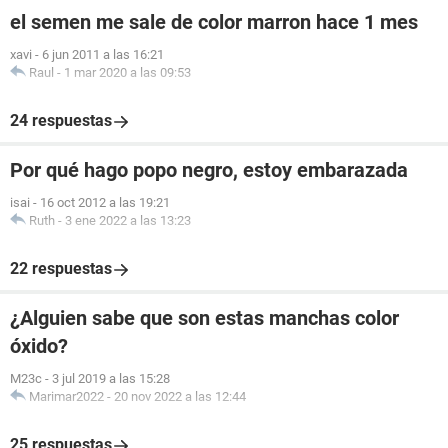
el semen me sale de color marron hace 1 mes
xavi
-
6 jun 2011 a las 16:21
Raul
-
1 mar 2020 a las 09:53
24 respuestas
Por qué hago popo negro, estoy embarazada
isai
-
16 oct 2012 a las 19:21
Ruth
-
3 ene 2022 a las 13:23
22 respuestas
¿Alguien sabe que son estas manchas color
óxido?
M23c
-
3 jul 2019 a las 15:28
Marimar2022
-
20 nov 2022 a las 12:44
25 respuestas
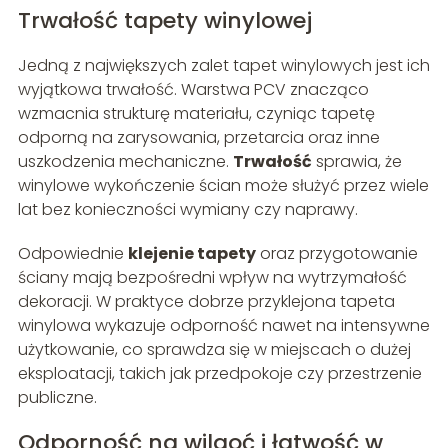
Trwałość tapety winylowej
Jedną z największych zalet tapet winylowych jest ich
wyjątkowa trwałość. Warstwa PCV znacząco
wzmacnia strukturę materiału, czyniąc tapetę
odporną na zarysowania, przetarcia oraz inne
uszkodzenia mechaniczne.
Trwałość
sprawia, że
winylowe wykończenie ścian może służyć przez wiele
lat bez konieczności wymiany czy naprawy.
Odpowiednie
klejenie tapety
oraz przygotowanie
ściany mają bezpośredni wpływ na wytrzymałość
dekoracji. W praktyce dobrze przyklejona tapeta
winylowa wykazuje odporność nawet na intensywne
użytkowanie, co sprawdza się w miejscach o dużej
eksploatacji, takich jak przedpokoje czy przestrzenie
publiczne.
Odporność na wilgoć i łatwość w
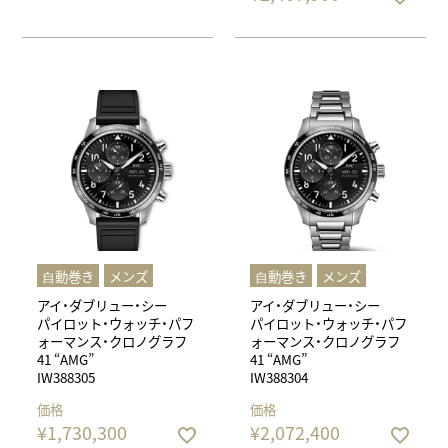
⾃動巻き
メンズ
⾃動巻き
メンズ
アイ・ダブリュー・シー
アイ・ダブリュー・シー
パイロット・ウォッチ・パフ
パイロット・ウォッチ・パフ
ォーマンス・クロノグラフ
ォーマンス・クロノグラフ
41 “AMG”
41 “AMG”
IW388305
IW388304
価格
価格
¥
1,730,300
¥
2,072,400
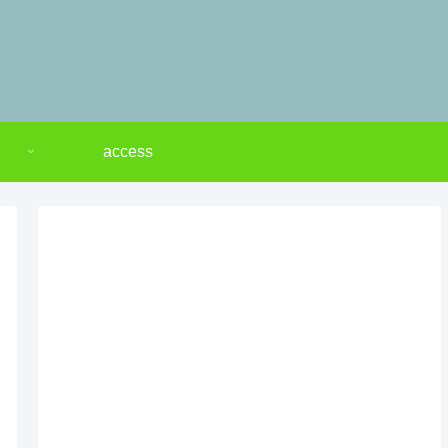
access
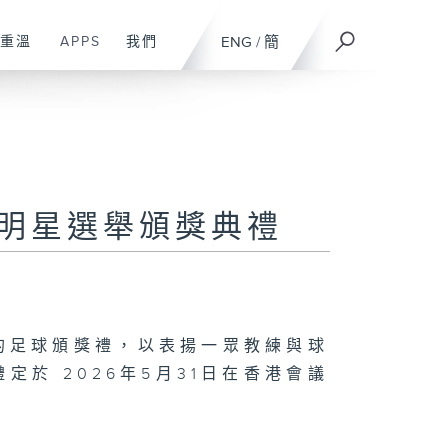
重溫
APPS
我們
ENG
/
簡
足球明星選舉頒獎典禮
的足球頒獎禮，以表揚一眾教練與球
於 2026年5月31日在香港會議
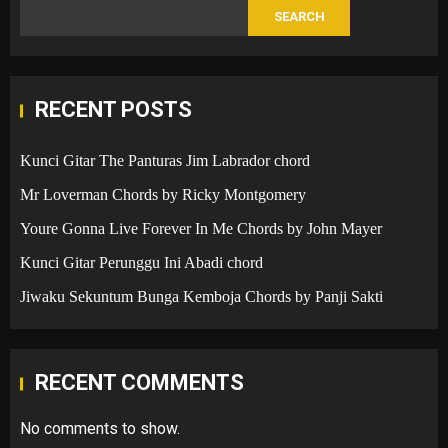
SEARCH
RECENT POSTS
Kunci Gitar The Panturas Jim Labrador chord
Mr Loverman Chords by Ricky Montgomery
Youre Gonna Live Forever In Me Chords by John Mayer
Kunci Gitar Perunggu Ini Abadi chord
Jiwaku Sekuntum Bunga Kemboja Chords by Panji Sakti
RECENT COMMENTS
No comments to show.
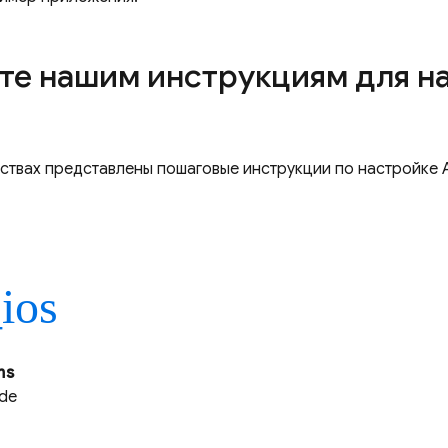
те нашим инструкциям для 
дствах представлены пошаговые инструкции по настройке
_ios
ms
ide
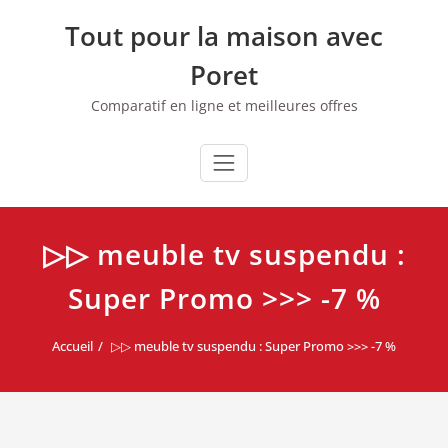
Skip
Tout pour la maison avec
to
content
Poret
Comparatif en ligne et meilleures offres
▷▷ meuble tv suspendu :
Super Promo >>> -7 %
Accueil
▷▷ meuble tv suspendu : Super Promo >>> -7 %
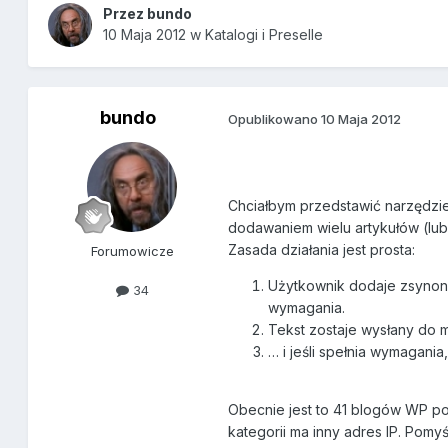
Przez
bundo
10 Maja 2012
w
Katalogi i Preselle
bundo
Opublikowano
10 Maja 2012
Chciałbym przedstawić narzędzi
dodawaniem wielu artykułów (lub
Zasada działania jest prosta:
Forumowicze
Użytkownik dodaje zsynoni
34
wymagania.
Tekst zostaje wysłany do 
… i jeśli spełnia wymagani
Obecnie jest to 41 blogów WP p
kategorii ma inny adres IP. Pomyś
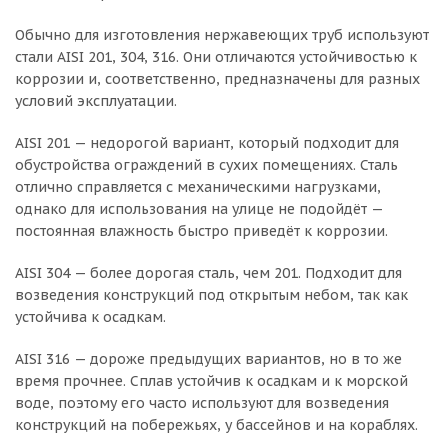
Обычно для изготовления нержавеющих труб используют
стали AISI 201, 304, 316. Они отличаются устойчивостью к
коррозии и, соответственно, предназначены для разных
условий эксплуатации.
AISI 201 — недорогой вариант, который подходит для
обустройства ограждений в сухих помещениях. Сталь
отлично справляется с механическими нагрузками,
однако для использования на улице не подойдёт —
постоянная влажность быстро приведёт к коррозии.
AISI 304 — более дорогая сталь, чем 201. Подходит для
возведения конструкций под открытым небом, так как
устойчива к осадкам.
AISI 316 — дороже предыдущих вариантов, но в то же
время прочнее. Сплав устойчив к осадкам и к морской
воде, поэтому его часто используют для возведения
конструкций на побережьях, у бассейнов и на кораблях.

-=-=-

• [YOUR GOAL] Could you transcribe exactly the lines from the start of the records through the line containing "22 respuestas", both ends included, leaving the pictures out?

• [EXERCISE ANSWER]
el semen me sale de color marron hace 1 mes
xavi
-
6 jun 2011 a las 16:21
Raul
-
1 mar 2020 a las 09:53
24 respuestas
Por qué hago popo negro, estoy embarazada
isai
-
16 oct 2012 a las 19:21
Ruth
-
3 ene 2022 a las 13:23
22 respuestas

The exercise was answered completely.